# 'Wireless' chargers?



## AE35Unit (Oct 18, 2010)

How the heck does this work??
(and why is it tagged under Health and Beauty)

Duracell myGrid Mobile Device Charging Pad: Amazon.co.uk: Health & Beauty


----------



## chrispenycate (Oct 18, 2010)

If 'twere me (which it isn't) I'd put a coil in the flat bit, a high frequency oscillator in the edge, and a little ferrite coil, rectifier and overcharge logic in the little receiver units that plug in behind your phone. A little wasteful of energy, but we're not trying to make it boil a kettle.

The first use of this type of powering was in surgically installed pacemakers. It might well stay in health for surgically imbedded mobile phones/beepers/locators. Install a GPS in your baby, with remote interrogation, with a one of these under the blanket in his cot; you might never have to wonder where you left the pram again.

More worrying; why did people who had bought it frequently buy Tony Blair's memoirs? Are they rechargeable?


----------



## AE35Unit (Oct 18, 2010)

chrispenycate said:


> If 'twere me (which it isn't) I'd put a coil in the flat bit, a high frequency oscillator in the edge, and a little ferrite coil, rectifier and overcharge logic in the little receiver units that plug in behind your phone. A little wasteful of energy, but we're not trying to make it boil a kettle.
> 
> The first use of this type of powering was in surgically installed pacemakers. It might well stay in health for surgically imbedded mobile phones/beepers/locators. Install a GPS in your baby, with remote interrogation, with a one of these under the blanket in his cot; you might never have to wonder where you left the pram again.
> 
> More worrying; why did people who had bought it frequently buy Tony Blair's memoirs? Are they rechargeable?


So its like an induction coil! 
As for Tony Bleh's memoirs, lets hope theyre recyclable!


----------



## Simple Simon (Oct 23, 2010)

Here is a TED video (10 min) about how some MIT guys went about developing this technology. 

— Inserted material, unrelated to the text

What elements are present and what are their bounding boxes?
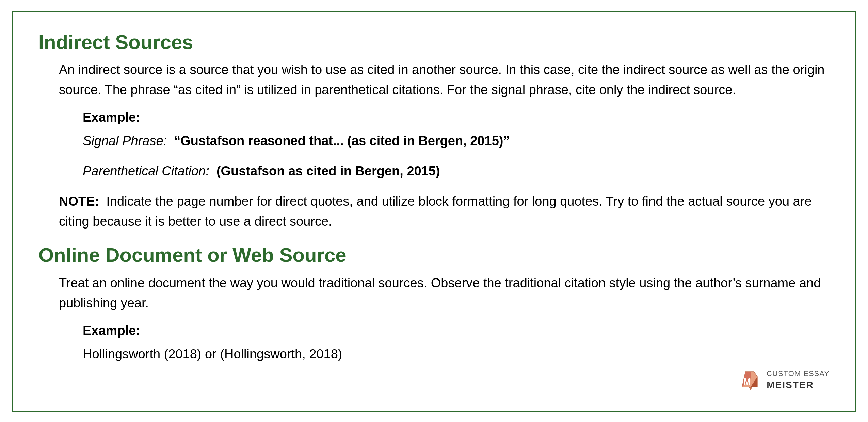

Eric Giler demos wireless electricity | Video on TED.com

Considering Tesla back in the day was said to have demonstrated wireless energy this can't really be considered a new technology. We also have the more common form of wireless energy based on harnessing electromagnetic energy in the local environment, solar power. 

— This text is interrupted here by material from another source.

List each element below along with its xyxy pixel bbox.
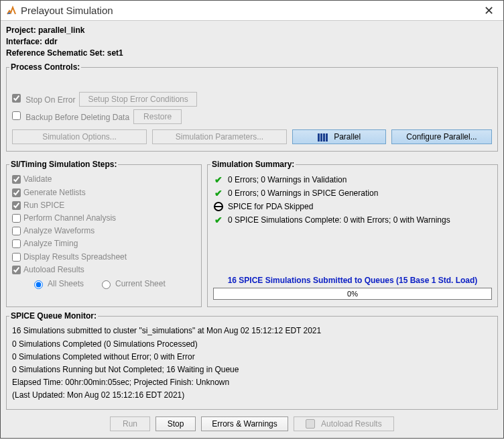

What I don't like seeing as Chris above put it is inefficient devices which this most certainly is. In an age of anthropomorphic global warming I think it is a pretty silly idea to be increasing energy uses by 50% (according to the TED video) when we are concurrently pushing to reduce consumption. Most wireless devices are built with low power consumption in mind and can last long periods on battery power. I recently did my thesis on low powered wireless devices which were looking at 3 - 10 year battery life.

On the other hand if this or similar technology can be pushed to 80%+ efficiency it could become a bit more than a gimmick product.


----------